Translation

Background

This vignette demonstrates baitfindR functions for translating open reading frames (ORFs) from transcriptomes.

These functions require blast (2.6.0) and transdecoder (3.0.1) to be installed and on the user’s PATH. Other versions have not been tested and may not work properly. The best way to ensure the proper dependencies are available is to use the baitfindR docker image.

Setup

Most of these functions are wrappers for external programs that modify and write-out files on disk, unlike R functions that use objects in the R environment. So we will make a temporary directory for writing files, and check on what’s in there with list.files() after each step.

# Load packages.
library(baitfindR)
library(ape)
library(fs)

# Turn on echo flag to print messages from calls to external programs.
pkgconfig::set_config(`baitfindR::echo` = TRUE)

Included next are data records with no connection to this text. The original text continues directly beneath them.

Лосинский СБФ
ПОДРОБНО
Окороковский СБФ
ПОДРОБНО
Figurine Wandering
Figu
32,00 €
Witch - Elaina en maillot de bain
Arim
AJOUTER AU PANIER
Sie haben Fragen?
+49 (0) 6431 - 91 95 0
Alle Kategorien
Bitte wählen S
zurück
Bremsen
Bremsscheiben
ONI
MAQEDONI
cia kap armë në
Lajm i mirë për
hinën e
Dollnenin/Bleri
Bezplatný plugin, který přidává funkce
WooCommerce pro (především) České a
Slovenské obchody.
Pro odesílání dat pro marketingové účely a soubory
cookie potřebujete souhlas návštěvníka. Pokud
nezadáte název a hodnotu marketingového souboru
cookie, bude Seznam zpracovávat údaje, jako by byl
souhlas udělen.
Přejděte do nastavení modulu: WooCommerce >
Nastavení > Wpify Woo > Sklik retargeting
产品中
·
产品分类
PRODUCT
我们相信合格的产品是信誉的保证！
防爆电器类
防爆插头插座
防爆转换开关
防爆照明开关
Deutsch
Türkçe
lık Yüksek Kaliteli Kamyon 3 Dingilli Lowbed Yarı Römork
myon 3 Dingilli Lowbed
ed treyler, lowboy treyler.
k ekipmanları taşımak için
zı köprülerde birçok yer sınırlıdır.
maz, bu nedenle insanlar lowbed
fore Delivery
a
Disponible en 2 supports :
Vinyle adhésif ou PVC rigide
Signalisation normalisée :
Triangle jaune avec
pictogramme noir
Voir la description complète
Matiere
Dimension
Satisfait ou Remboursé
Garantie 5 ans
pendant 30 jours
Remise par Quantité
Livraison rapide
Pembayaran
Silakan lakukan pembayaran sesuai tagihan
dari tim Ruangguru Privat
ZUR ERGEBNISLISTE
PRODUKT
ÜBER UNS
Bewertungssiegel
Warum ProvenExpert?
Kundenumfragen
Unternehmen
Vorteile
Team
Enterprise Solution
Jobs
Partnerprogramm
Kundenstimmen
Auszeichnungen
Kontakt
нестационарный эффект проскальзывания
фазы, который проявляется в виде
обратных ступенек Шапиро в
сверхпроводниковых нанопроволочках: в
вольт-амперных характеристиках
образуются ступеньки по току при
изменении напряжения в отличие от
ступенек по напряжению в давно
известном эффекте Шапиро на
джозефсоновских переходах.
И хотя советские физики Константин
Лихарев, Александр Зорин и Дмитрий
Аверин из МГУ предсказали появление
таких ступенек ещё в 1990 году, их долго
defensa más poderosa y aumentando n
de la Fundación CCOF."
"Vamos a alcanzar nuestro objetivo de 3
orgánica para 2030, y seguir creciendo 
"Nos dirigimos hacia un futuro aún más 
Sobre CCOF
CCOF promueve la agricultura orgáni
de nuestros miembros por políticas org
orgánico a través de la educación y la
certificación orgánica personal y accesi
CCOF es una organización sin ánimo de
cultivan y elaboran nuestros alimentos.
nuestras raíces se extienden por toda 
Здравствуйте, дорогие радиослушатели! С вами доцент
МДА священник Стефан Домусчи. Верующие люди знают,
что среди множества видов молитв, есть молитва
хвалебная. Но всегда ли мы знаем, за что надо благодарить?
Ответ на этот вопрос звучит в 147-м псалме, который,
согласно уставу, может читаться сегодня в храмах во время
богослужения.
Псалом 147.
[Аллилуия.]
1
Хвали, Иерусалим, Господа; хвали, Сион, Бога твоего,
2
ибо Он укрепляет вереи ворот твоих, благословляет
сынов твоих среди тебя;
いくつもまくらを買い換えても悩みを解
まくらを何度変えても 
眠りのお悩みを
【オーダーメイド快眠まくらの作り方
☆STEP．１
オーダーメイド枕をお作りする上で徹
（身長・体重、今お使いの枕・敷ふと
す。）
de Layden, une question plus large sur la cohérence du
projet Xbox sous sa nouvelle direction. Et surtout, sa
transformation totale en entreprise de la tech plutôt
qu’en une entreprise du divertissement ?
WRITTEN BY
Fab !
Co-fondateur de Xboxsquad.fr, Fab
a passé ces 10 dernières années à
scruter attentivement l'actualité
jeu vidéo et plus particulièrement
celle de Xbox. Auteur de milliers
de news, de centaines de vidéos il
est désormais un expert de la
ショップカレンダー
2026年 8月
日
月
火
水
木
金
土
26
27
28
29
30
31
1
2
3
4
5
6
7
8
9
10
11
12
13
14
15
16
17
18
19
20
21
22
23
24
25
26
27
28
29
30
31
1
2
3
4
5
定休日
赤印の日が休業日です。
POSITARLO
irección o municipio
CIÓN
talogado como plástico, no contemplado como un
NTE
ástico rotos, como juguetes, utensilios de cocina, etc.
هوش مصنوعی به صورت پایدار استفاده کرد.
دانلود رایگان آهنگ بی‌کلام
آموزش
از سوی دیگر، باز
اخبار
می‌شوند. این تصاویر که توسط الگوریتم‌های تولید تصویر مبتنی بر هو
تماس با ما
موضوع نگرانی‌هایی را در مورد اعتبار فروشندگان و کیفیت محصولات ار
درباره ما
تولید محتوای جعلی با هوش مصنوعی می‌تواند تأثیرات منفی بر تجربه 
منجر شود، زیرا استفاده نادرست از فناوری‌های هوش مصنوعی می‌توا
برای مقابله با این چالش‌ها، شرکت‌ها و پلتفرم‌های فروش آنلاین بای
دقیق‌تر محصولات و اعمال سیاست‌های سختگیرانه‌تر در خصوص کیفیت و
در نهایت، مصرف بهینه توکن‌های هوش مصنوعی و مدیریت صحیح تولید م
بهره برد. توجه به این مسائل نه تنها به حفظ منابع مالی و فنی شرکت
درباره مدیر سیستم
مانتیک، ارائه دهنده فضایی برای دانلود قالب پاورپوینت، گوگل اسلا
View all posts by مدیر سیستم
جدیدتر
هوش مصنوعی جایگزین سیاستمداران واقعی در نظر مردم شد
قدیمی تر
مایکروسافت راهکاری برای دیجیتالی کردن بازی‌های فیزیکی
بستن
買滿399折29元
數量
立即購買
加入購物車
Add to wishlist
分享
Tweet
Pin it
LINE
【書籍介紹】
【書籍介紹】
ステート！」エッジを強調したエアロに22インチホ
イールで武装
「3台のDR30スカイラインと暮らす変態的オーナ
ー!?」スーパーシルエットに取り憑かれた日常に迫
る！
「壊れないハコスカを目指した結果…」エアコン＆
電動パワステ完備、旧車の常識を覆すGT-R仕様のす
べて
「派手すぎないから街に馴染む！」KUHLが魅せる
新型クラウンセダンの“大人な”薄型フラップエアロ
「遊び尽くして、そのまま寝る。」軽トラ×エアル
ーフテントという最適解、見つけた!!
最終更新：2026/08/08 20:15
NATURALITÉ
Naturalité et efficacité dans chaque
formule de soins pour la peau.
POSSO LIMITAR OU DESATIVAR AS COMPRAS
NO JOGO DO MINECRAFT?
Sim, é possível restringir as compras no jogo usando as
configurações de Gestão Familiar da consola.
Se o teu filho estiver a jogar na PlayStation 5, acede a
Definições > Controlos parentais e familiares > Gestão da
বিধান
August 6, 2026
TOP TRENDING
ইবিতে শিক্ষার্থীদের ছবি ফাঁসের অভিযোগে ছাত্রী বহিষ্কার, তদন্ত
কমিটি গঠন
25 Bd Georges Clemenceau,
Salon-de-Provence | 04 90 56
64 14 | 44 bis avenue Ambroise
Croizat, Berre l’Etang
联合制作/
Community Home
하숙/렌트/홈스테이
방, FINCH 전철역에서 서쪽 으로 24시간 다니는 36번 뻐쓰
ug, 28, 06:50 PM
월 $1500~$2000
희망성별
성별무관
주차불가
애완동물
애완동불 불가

# Make temporary working directory to write files.
temp_dir <- fs::dir_create(fs::path(tempdir(), "baitfindR_example"))

Load data

Download the Arabidopsis thaliana proteome (14.7 mb). This will be used to detect candidate ORFs.

download.file(
  url = "https://www.arabidopsis.org/download_files/Sequences/TAIR10_blastsets/TAIR10_pep_20110103_representative_gene_model_updated",
  destfile = fs::path(temp_dir, "arabidopsis_prot.fasta")
)

# Check what we've written out.
list.files(temp_dir)
#> [1] "arabidopsis_prot.fasta"

Write out example fasta transcriptome: Asplenium nidus transcriptome from the 1KP project downsized to 5% of original size.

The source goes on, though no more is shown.